In un contesto completamente diverso, ma ossi dalle stesse aspirazioni di abolire lo stato di cose
presente, la nostra emittente conserva il suo punto di vista autonomo e libero ed oggi, dopo un
anno di governo di centro sinistra, possiamo orgogliosamente affermare che, senza esserci
minimamente fatti condizionare dalla ''sindrome del governo amico'', il nostro progetto
comunicativo resta improntato all'analisi critica della realta' ed alla valorizzazione delle istanze dei
movimenti di base, dal No Dal Molin alla mobilitazione contro la guerra ed il capitalismo passando
da Rostock e dal No Bush-No War Day del 9 giugno 2007.
Dal 10 al 25 agosto si tiene la sedicesima edizione della festa di Radio Onda d'Urto che rimane
ancora la principale fonte di autofinanziamento della nostra emittente - autogestita e senza
pubblicita' commerciale - e che non e' solo un festival musicale di grande attrazione ma anche un
importantissimo spazio di aggregazione sociale interculturale, frequentato ogni anno da decine di
migliaia di persone di tutte le eta' e di ogni parte del mondo.
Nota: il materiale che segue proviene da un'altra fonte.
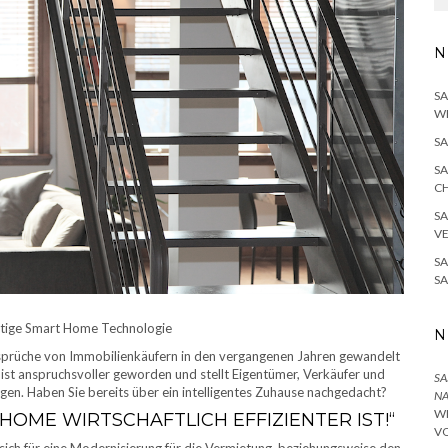
N
SA
W
SA
SA
H
SA
V
SA
S
altige Smart Home Technologie
N
nsprüche von Immobilienkäufern in den vergangenen Jahren gewandelt
 ist anspruchsvoller geworden und stellt Eigentümer, Verkäufer und
SA
n. Haben Sie bereits über ein intelligentes Zuhause nachgedacht?
NA
I
HOME WIRTSCHAFTLICH EFFIZIENTER IST!“
O
 sich für eine Modernisierung für die Vermietung, beziehungsweise den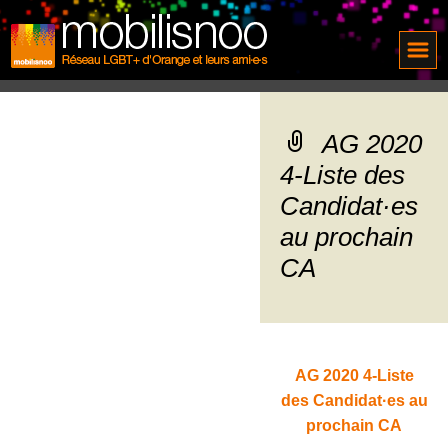
AG 2020
4-Liste des
Candidat·es
au prochain
CA
AG 2020 4-Liste
des Candidat·es au
prochain CA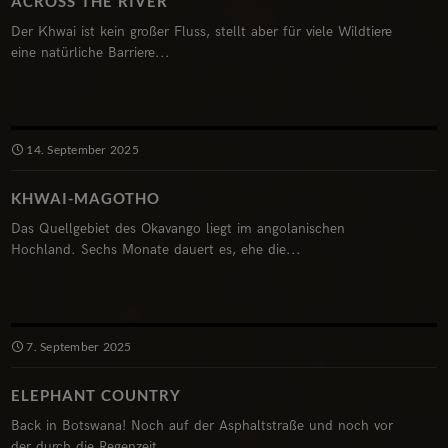
ACROSS THE RIVER
Der Khwai ist kein großer Fluss, stellt aber für viele Wildtiere
eine natürliche Barriere...
14. September 2025
KHWAI-MAGOTHO
Das Quellgebiet des Okavango liegt im angolanischen
Hochland. Sechs Monate dauert es, ehe die...
7. September 2025
ELEPHANT COUNTRY
Back in Botswana! Noch auf der Asphaltstraße und noch vor
der durch die Regenzeit...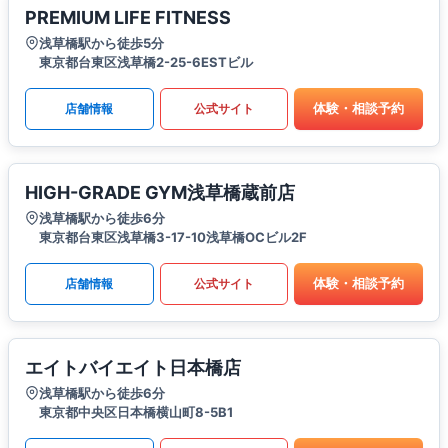
PREMIUM LIFE FITNESS
浅草橋駅から徒歩5分
東京都台東区浅草橋2-25-6ESTビル
体験・相談予約
店舗情報
公式サイト
HIGH-GRADE GYM浅草橋蔵前店
浅草橋駅から徒歩6分
東京都台東区浅草橋3-17-10浅草橋OCビル2F
体験・相談予約
店舗情報
公式サイト
エイトバイエイト日本橋店
浅草橋駅から徒歩6分
東京都中央区日本橋横山町8-5B1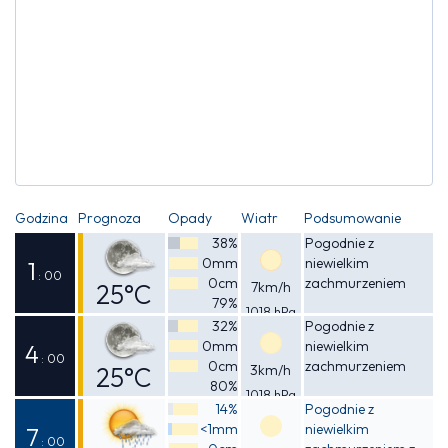
Godzina
Prognoza
Opady
Wiatr
Podsumowanie
38%
Pogodnie z
0mm
niewielkim
1
: 00
0cm
zachmurzeniem
25°C
7km/h
79%
1018 hPa
Odczuwalna
32%
Pogodnie z
0mm
niewielkim
25°C
4
: 00
0cm
zachmurzeniem
25°C
3km/h
80%
1018 hPa
Odczuwalna
14%
Pogodnie z
<1mm
niewielkim
26°C
7
: 00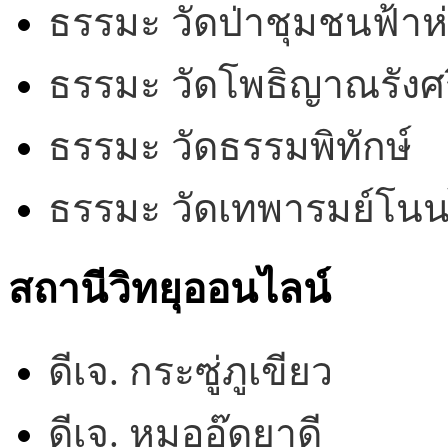
ธรรมะ วัดป่าชุมชนฟ้าห
ธรรมะ วัดโพธิญาณรังศร
ธรรมะ วัดธรรมพิทักษ์
ธรรมะ วัดเทพารมย์โน
สถานีวิทยุออนไลน์
ดีเจ. กระซู่ภูเขียว
ดีเจ. หมออู๊ดยาดี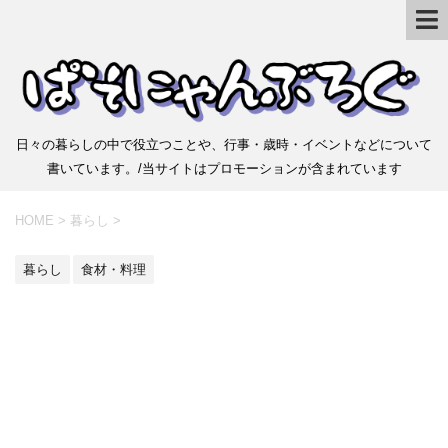
日々の暮らしの中で役立つことや、行事・歳時・イベントなどについて
書いています。/当サイトはプロモーションが含まれています
HOME
>
暮らし
>
暮らし
食材・料理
Una festa nella quale centinaia di
volontari lavorano gratuitamente nell'allestimento e nella gestione degli stand, consentendo concerti
a costi accessibili a tutti-e. A questi volontari-e si deve la sopravvivenza e lo sviluppo della nostra
emittente ed a loro vanno quindi i ringraziamenti di tutta la comunita' di ascolto di Radio Onda d'Urto.
Un pensiero malinconico ed affettuoso va a Clara, che non troveremo piu' al cancello
d'ingresso della festa ma incontreremo nei nostri cuori e nel ricordo collettivo.
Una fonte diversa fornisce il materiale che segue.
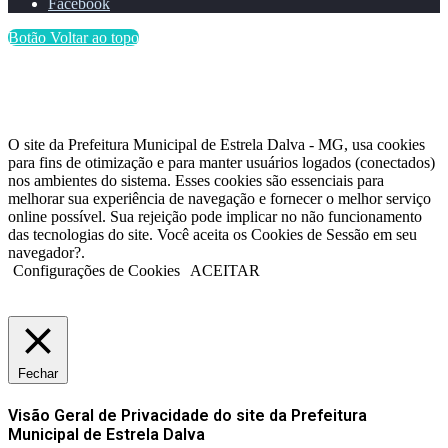
Facebook
Botão Voltar ao topo
O site da Prefeitura Municipal de Estrela Dalva - MG, usa cookies
para fins de otimização e para manter usuários logados (conectados)
nos ambientes do sistema. Esses cookies são essenciais para
melhorar sua experiência de navegação e fornecer o melhor serviço
online possível. Sua rejeição pode implicar no não funcionamento
das tecnologias do site. Você aceita os Cookies de Sessão em seu
navegador?.
Configurações de Cookies
ACEITAR
Fechar
Visão Geral de Privacidade do site da Prefeitura
Municipal de Estrela Dalva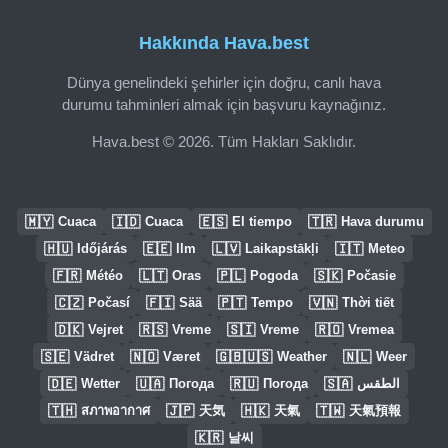
Hakkında Hava.best
Dünya genelindeki şehirler için doğru, canlı hava
durumu tahminleri almak için başvuru kaynağınız.
Hava.best © 2026. Tüm Hakları Saklıdır.
🇲🇾
🇮🇩
🇪🇸
🇹🇷
Cuaca
Cuaca
El tiempo
Hava durumu
🇭🇺
🇪🇪
🇱🇻
🇮🇹
Időjárás
Ilm
Laikapstākļi
Meteo
🇫🇷
🇱🇹
🇵🇱
🇸🇰
Météo
Oras
Pogoda
Počasie
🇨🇿
🇫🇮
🇵🇹
🇻🇳
Počasí
Sää
Tempo
Thời tiết
🇩🇰
🇷🇸
🇸🇮
🇷🇴
Vejret
Vreme
Vreme
Vremea
🇸🇪
🇳🇴
🇬🇧🇺🇸
🇳🇱
Vädret
Været
Weather
Weer
🇩🇪
🇺🇦
🇷🇺
🇸🇦
Wetter
Погода
Погода
الطقس
🇹🇭
🇯🇵
🇭🇰
🇹🇼
สภาพอากาศ
天気
天氣
天氣預報
🇰🇷
날씨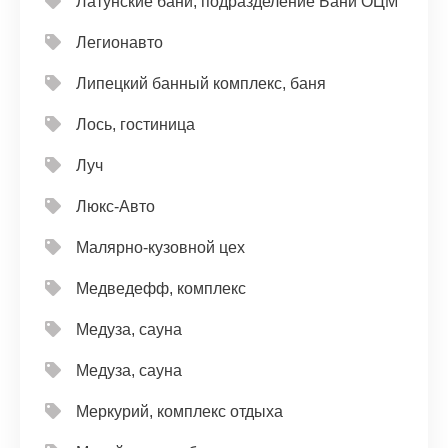
Латунские бани, подразделение Бани ОЦМ
Легионавто
Липецкий банный комплекс, баня
Лось, гостиница
Луч
Люкс-Авто
Малярно-кузовной цех
Медведефф, комплекс
Медуза, сауна
Медуза, сауна
Меркурий, комплекс отдыха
Per concludere, qualche importante indicazione organizzativa:
anche quest'anno, nella zona retrostante l'area di svolgimento della festa, ci sara' il grande
parcheggio (circa 1000 posti auto) che si trova a poche centinaia di metri dall'ingresso principale;
sara' poi possibile uscire dalla festa attraverso il cancello di servizio di via Buffalora e vi troverete a
poche decine di metri dalle vostre auto. Il costo del parcheggio e' di 1 Euro per tutta la sera:
sara' gestito dall'associazione solidarieta' Sri Lanka e gli introiti finanzieranno progetti di solidarieta'
con le popolazioni colpite dallo Tsunami del dicembre 2004. Usatelo ed eviterete alcuni disagi.
Per i bambini e le bambine quest'anno una grande novità:
alla Festa della Radio ci sarà un'area esclusivamente riservata a loro, dove conoscersi e divertirsi liberamente,
giocando con ben 3 giochi gonfiabili destinati alle differenti fasce di età.
Esclusivamente per le persone con bambini fino ai 12 anni o con difficolta' di deambulazione, sara'
possibile entrare dal cancello di servizio di via Buffalora che, ripetiamo, funzionera' solo come uscita'.
Nel programma e' segnalato precisamente a che ora inizia l'ingresso a sottoscrizione per i concerti,
i quali sono molto meno costosi rispetto ai prezzi correnti.
All' ingresso e' in vendita la tesserina abbonamento per tutti gli eventi della festa.